Pharmacokinetics of PEG

  • Since excretion processes for large PEGs including PEG-60 have been demonstrated (figure 3), once a steady state is reached, there are no further increases in blood and/or tissue concentrations5
  • Steady-state level is dependent on PEG load (dose) and is important for the prediction of long-term safety
  • Based on pre-clinical data, PEG-60 plasma steady state levels after human dosing of BAY 94-9027 can be well predicted

Clinical studies

  • There is a clear relationship between PEG dose and plasma steady-state levels for different PEGylated products
  • Plasma PEG levels predicted from pre-clinical studies were confirmed by clinical studies of long-term exposure to BAY 94-9027; PEG levels were undetectable at all visits for 173/179 patients.
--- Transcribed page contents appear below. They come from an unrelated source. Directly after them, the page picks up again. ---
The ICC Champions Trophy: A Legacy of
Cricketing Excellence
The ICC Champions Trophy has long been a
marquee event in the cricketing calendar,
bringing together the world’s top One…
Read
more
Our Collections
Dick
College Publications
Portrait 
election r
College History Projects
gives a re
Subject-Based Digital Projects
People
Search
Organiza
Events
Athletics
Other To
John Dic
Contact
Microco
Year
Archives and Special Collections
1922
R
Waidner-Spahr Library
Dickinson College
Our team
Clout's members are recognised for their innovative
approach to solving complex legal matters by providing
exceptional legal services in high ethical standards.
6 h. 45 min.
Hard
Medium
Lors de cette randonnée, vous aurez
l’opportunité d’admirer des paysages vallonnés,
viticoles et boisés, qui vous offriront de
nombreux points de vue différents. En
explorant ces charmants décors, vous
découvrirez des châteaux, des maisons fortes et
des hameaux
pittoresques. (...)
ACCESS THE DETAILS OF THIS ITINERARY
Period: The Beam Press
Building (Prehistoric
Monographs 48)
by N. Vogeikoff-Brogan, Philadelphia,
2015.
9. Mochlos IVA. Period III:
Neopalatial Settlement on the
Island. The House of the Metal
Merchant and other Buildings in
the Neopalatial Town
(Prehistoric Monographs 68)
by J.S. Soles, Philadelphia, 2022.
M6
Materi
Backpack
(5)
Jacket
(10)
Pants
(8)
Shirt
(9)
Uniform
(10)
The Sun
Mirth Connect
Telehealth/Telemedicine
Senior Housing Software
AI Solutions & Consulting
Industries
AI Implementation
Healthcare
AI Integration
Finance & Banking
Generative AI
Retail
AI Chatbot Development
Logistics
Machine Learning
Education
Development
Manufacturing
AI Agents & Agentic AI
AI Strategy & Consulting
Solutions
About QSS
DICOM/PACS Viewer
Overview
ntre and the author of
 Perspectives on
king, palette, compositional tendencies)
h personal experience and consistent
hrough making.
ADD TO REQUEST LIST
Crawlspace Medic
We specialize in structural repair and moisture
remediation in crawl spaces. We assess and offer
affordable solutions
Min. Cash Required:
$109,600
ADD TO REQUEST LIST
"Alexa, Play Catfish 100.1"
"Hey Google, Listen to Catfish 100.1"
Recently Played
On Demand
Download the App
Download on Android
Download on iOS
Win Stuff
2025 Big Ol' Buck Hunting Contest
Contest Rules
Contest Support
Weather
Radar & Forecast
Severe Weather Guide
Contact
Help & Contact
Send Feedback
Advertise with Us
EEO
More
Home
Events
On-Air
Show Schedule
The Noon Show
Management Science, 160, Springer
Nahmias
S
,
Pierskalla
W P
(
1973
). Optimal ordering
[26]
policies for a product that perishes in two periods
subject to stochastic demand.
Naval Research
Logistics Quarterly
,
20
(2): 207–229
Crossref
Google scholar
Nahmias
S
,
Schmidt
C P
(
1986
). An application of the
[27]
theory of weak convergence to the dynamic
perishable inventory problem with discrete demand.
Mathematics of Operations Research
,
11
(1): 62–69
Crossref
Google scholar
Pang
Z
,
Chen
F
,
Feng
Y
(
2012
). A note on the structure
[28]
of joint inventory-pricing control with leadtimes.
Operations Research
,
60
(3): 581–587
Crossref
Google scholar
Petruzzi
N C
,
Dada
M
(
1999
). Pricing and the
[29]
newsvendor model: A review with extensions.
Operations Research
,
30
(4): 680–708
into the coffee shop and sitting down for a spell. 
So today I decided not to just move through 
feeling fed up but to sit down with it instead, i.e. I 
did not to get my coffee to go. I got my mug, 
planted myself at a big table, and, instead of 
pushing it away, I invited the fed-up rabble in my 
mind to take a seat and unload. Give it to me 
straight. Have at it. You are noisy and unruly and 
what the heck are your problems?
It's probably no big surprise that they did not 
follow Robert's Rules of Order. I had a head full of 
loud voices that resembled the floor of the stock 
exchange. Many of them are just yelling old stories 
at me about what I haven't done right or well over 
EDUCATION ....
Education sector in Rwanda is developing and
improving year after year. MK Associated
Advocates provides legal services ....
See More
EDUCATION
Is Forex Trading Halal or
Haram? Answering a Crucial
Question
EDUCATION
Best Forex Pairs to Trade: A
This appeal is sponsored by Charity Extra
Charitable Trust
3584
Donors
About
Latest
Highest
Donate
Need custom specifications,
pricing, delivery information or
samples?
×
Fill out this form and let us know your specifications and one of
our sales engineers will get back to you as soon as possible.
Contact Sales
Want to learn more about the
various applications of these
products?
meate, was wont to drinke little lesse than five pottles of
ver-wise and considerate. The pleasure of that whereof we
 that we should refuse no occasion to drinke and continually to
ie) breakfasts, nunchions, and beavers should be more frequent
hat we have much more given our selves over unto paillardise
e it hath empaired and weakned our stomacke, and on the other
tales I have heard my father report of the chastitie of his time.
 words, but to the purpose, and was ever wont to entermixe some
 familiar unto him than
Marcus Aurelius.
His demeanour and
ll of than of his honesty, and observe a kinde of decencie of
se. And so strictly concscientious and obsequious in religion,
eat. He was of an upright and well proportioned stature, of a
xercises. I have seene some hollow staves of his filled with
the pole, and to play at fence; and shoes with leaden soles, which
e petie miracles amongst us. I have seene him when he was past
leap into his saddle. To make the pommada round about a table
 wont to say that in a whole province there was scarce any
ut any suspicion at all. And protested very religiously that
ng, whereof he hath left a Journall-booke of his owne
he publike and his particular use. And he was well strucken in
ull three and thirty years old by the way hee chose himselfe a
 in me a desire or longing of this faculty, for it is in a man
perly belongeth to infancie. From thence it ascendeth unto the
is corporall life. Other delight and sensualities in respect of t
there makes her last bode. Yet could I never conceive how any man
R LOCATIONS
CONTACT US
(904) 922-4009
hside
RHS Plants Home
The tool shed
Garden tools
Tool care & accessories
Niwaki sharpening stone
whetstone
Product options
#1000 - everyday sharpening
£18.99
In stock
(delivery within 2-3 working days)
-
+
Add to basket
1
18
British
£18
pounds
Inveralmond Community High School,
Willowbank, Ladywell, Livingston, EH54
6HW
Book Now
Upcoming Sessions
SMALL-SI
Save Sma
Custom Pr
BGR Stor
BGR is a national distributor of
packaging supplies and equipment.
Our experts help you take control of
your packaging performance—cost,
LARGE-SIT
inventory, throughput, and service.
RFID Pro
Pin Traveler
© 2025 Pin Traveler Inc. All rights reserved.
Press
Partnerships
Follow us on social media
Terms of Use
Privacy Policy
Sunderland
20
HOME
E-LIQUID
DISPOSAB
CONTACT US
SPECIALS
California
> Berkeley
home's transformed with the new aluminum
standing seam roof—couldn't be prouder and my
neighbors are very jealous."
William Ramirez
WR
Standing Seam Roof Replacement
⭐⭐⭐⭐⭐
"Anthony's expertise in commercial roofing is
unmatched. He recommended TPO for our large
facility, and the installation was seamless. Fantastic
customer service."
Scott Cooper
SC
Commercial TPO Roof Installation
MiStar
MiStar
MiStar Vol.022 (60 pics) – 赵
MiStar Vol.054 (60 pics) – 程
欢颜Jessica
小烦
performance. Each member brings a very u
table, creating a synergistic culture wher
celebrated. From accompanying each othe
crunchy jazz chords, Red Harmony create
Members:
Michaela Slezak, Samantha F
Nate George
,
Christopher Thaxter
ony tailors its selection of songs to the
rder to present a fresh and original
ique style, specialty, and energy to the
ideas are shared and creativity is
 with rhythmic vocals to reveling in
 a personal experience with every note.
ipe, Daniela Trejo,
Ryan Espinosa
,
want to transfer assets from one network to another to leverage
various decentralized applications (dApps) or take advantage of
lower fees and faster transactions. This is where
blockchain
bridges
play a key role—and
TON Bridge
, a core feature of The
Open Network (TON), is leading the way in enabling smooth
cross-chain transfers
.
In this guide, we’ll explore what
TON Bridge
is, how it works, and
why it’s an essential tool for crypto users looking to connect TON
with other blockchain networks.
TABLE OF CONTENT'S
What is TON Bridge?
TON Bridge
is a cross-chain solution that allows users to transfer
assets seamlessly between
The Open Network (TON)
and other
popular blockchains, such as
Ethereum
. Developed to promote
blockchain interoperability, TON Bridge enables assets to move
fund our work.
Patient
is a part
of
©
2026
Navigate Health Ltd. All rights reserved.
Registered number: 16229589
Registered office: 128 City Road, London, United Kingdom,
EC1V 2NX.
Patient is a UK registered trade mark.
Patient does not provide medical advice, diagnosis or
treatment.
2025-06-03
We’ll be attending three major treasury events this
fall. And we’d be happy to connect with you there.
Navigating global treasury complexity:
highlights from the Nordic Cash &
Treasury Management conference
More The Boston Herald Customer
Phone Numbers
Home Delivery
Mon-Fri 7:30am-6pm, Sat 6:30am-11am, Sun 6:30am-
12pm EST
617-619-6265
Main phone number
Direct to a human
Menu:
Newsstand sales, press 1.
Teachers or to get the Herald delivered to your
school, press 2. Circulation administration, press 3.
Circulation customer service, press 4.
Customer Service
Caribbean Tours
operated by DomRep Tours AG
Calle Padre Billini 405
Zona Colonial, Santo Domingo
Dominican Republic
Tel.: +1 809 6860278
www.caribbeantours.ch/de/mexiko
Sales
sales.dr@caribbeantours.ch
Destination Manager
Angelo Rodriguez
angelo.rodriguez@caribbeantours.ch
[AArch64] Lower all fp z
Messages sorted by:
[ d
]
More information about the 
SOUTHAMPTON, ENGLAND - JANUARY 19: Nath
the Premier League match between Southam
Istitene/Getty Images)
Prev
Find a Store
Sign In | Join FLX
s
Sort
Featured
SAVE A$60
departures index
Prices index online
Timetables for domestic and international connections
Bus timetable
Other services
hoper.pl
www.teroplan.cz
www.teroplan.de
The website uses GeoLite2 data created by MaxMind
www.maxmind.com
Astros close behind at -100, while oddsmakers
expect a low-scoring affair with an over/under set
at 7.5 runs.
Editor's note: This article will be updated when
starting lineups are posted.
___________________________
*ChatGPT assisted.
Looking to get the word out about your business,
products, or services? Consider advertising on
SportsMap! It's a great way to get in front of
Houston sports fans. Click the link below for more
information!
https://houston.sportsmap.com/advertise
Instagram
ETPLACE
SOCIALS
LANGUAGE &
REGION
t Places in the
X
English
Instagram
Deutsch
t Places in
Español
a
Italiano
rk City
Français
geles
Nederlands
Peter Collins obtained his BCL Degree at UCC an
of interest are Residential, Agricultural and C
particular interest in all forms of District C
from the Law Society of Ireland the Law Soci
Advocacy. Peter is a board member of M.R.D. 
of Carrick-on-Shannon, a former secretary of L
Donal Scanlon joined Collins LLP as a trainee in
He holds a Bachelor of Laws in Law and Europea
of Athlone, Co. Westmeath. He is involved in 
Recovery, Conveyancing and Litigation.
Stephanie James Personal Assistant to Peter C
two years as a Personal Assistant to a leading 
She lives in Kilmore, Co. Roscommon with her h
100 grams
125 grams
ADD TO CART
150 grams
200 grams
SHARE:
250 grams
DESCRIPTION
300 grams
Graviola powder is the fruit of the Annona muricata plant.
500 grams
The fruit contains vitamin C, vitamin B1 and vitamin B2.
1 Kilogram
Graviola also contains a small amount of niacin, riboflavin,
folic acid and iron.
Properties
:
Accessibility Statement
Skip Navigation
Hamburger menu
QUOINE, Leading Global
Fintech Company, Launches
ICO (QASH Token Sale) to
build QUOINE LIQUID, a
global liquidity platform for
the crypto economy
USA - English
Transient positive results were only detected in 6 patients and were just above the LLOQ (study duration 0.8‒5.4 years (Figure 4)
  • Combined with the demonstrated excretion mechanism of PEGs up to 60 kDa, the very low intake of PEG is not expected to have any long-term safety consequences, as confirmed by clinical data on the use of BAY 94-9027 for more than five years in the PROTECT VIII and PROTECT VIII Kids trials5

Conclusions

  • Predictions for the safety of long-term prophylactic use of PEGylated biologics in humans must consider regulatory requirements, nonclinical safety, pharmacokinetics, clinical experience
  • No PEG-related vacuolation is anticipated at the clinical dose of BAY 94-9027, nor was it observed in any toxicology study, including chronic administration
  • PEG levels were below, or at the lower limit of detection (in only a few cases), after long-term treatment with BAY 94-9027 for more than 5 years of clinical experience. No renal or neurological AE were associated with long-term use of BAY 94-9027

References

  1. Lawrence PB and Price JL. Curr Opin Chem Biol. 2016; 34;88–94.
  2. Ivens IA, et al. Haemophilia. 2013; 19:11–20.
  3. European Medicines Agency. CHMP Safety Working Party’s response to the PDCO regarding the use of PEGylated drug products in the paediatric population. 2012 Available from: http://www.ema.europa.eu/docs/en_GB/document_library/Scientific_guideline/2012/11/WC500135123.pdf Accessed July 2019.
  4. Ivens IA, et al. Toxicol Pathol, 2019;1–13.
  5. Baumann A, et al. Eur J Pharm Sci, 2019;130:11–20.